If somebody is in a position to get some of your keys off a machine, they're almost certainly in a position to get all of them. As such, having multiple private keys per system doesn't provide much additional security, it only increases confusion.

One of the only threats that separate keys does protect against is if you suspect multiple remotes would be compromised and being able to link your public key to both would be dangerous. But in that case, you also need to be doing so many other things to ensure your single source machine cannot be linked to both remote systems.


Agreed; it doesn't really make sense to use multiple keys if you're going to put them all in one agent. That's why the original post recommends using multiple agents at the same time it recommends multiple keys (and the author provides a script to make it easier to manage multiple agents)


This is my version, which deals with multiple machines using my same remote-mounted home directory:

https://gist.github.com/jamesgraves/9af46a544b6dc7da9097

However, it tries to keep one agent running forever, which the OP doesn't like.

I am frequently in situations, like using cygwin, where I don't have a nice graphical shell to kill the agent / keyring when I log out.

Though I don't often log out either, unless I need to reboot for an OS upgrade. I don't know, either you're going to rely on the screen lock for security, or you aren't.

As for mixing work with personal stuff, I've created multiple accounts on my laptop for each to more easily keep them separate.


Also use "hashknownhosts yes" in your user ssh config file. Makes it another level harder to see where you went, though a compromised root would see all of the logs.

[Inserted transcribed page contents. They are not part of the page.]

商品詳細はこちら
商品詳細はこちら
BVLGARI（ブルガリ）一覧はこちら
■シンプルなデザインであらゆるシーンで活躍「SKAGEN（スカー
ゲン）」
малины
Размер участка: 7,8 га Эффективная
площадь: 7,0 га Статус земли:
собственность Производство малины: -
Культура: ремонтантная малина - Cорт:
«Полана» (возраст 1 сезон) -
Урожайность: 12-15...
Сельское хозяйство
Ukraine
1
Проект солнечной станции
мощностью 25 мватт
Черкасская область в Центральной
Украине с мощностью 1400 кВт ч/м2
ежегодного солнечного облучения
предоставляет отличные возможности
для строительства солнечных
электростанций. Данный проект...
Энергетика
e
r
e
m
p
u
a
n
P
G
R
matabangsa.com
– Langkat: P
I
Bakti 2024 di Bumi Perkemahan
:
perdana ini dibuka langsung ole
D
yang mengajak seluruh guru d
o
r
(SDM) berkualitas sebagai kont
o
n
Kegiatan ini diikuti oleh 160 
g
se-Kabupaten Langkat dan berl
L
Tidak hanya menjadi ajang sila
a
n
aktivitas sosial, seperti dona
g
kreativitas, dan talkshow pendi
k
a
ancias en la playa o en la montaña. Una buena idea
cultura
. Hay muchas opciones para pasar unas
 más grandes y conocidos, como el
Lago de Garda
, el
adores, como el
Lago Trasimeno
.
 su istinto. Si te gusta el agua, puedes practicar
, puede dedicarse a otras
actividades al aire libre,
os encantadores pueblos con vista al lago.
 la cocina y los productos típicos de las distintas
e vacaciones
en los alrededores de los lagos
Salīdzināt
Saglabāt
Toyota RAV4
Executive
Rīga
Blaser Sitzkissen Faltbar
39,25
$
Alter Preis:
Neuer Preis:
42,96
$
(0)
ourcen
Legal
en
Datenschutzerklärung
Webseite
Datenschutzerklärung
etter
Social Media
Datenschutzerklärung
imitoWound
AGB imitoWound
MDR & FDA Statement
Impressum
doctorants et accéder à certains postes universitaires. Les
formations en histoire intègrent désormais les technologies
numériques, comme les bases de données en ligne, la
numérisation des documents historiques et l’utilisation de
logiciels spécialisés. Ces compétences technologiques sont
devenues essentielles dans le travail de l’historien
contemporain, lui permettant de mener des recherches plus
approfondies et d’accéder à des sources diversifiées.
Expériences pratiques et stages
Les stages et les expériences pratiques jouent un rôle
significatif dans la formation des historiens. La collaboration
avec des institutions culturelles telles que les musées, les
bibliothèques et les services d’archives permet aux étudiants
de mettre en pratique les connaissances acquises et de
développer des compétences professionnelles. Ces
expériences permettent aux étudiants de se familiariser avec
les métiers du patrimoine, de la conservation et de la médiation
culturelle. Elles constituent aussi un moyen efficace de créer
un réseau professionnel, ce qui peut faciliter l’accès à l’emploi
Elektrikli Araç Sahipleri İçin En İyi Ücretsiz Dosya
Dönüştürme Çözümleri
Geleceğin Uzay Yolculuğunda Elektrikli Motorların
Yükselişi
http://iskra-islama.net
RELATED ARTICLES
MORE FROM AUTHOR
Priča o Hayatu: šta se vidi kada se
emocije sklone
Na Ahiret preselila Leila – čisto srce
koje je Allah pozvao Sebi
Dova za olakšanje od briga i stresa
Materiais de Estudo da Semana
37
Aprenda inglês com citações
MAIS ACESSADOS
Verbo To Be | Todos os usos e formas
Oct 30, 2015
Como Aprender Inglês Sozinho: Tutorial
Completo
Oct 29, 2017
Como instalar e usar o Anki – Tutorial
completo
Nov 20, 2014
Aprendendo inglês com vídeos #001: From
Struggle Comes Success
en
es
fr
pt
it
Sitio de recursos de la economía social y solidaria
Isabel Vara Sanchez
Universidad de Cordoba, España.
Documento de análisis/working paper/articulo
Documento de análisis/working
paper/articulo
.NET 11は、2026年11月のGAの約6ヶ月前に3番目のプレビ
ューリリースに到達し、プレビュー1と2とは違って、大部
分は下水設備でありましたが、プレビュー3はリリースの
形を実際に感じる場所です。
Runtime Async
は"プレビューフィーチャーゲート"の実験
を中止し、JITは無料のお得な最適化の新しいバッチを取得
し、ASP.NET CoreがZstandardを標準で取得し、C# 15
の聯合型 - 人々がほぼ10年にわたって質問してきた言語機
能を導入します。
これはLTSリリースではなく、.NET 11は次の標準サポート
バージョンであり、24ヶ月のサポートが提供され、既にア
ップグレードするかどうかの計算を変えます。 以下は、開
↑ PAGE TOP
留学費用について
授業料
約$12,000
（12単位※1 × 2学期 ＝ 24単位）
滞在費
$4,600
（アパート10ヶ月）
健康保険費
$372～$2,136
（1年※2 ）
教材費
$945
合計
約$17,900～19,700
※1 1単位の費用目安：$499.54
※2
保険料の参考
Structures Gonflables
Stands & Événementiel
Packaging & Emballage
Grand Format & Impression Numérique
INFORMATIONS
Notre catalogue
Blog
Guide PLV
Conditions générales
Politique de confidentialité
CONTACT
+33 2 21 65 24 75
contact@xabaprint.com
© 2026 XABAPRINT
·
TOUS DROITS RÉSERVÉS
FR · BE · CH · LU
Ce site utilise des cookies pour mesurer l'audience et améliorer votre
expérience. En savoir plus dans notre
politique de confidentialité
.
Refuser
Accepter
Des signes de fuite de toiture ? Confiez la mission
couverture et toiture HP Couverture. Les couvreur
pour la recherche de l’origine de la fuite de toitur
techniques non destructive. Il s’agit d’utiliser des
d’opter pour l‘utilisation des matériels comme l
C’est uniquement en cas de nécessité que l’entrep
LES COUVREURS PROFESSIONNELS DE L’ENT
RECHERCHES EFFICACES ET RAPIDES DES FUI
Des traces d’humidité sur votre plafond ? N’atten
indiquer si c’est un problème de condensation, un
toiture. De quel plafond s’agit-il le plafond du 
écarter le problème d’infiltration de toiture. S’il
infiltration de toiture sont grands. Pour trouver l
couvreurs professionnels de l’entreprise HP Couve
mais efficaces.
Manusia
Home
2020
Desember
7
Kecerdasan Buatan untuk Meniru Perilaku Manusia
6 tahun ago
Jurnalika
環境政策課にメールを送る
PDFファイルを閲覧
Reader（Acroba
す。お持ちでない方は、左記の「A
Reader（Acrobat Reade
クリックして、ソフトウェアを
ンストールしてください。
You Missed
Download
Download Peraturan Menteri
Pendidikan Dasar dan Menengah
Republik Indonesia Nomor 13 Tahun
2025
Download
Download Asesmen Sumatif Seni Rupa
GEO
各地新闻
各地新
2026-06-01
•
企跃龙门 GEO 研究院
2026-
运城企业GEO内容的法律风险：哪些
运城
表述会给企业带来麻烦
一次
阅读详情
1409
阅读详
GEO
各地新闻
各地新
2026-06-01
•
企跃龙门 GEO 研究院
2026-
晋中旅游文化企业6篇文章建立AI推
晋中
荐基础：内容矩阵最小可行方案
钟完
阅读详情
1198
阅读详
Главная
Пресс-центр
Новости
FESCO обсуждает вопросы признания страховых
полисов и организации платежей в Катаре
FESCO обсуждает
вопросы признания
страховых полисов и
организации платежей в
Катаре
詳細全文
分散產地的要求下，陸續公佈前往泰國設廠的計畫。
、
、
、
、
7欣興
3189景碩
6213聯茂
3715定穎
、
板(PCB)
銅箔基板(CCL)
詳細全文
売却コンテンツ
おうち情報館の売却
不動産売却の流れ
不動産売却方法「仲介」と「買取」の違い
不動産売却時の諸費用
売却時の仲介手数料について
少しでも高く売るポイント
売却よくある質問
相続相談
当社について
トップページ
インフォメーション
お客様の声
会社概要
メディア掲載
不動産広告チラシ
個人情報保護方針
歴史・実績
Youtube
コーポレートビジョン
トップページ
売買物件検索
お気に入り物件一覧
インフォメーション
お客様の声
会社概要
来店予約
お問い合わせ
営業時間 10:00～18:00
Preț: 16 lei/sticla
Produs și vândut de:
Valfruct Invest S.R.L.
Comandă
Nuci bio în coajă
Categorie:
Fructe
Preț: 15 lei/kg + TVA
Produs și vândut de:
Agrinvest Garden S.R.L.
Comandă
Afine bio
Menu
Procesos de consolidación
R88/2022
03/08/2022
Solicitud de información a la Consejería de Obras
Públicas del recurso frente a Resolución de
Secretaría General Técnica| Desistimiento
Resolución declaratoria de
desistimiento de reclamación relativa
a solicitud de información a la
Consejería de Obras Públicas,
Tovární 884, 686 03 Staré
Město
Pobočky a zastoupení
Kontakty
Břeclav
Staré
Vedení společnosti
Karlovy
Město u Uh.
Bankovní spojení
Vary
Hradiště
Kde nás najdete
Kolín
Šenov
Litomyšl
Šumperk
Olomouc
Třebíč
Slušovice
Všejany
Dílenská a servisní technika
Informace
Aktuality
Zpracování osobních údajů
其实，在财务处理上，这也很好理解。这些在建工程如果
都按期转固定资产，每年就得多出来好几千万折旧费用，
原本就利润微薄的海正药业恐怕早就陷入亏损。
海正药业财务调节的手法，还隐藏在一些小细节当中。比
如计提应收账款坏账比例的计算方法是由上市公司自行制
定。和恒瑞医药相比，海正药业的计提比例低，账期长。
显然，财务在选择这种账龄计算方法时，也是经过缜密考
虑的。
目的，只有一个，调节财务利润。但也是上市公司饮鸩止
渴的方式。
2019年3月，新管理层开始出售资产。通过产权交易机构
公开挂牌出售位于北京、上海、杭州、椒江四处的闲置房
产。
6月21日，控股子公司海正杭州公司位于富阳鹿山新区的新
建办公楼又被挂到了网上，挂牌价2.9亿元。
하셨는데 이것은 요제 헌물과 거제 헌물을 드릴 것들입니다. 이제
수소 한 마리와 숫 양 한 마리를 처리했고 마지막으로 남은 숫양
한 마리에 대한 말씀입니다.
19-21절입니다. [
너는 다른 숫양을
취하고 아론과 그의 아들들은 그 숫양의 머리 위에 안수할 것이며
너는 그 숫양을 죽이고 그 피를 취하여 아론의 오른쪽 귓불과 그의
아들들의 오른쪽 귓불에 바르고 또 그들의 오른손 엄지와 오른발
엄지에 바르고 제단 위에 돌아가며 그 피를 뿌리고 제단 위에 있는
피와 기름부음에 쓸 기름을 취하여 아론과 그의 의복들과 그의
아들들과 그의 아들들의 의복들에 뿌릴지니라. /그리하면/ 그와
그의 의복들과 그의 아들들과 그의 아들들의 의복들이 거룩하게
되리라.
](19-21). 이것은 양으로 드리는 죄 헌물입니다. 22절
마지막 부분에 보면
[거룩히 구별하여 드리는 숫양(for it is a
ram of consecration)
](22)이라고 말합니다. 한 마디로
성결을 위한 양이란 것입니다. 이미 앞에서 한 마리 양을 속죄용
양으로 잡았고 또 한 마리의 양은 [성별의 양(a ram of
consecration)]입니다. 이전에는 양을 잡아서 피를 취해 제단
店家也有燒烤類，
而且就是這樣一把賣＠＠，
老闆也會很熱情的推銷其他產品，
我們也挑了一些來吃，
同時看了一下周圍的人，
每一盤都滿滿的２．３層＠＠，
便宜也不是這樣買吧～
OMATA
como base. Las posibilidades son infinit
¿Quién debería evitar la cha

I've posted (rambled?) about why I think HashKnownHosts is an overly cumbersome idea, and even a suboptimal security practice: http://blog.joeyhewitt.com/2013/12/openssh-hashknownhosts-a-... . Summary: "An opaque, difficult-to-audit trusted key database could be a security liability of its own. This file isn't some MRU auto-completion nicety, it's a security mechanism to prevent man-in-the-middle attacks."

If you type in all your connection details by hand every time you ssh (can't store them anywhere, or the bad guys will see the servers you use), your shell doesn't log your ssh command lines in history, you don't mind having no idea what's actually in your known_hosts file, and you think attackers who care will be unable to dictionary-crack your hashes, then HashKnownHosts will accomplish something for you. Otherwise it's dumb, IMO. Open to hearing about something I've missed, though, or just people whose usecase differs enough that my points don't apply to them.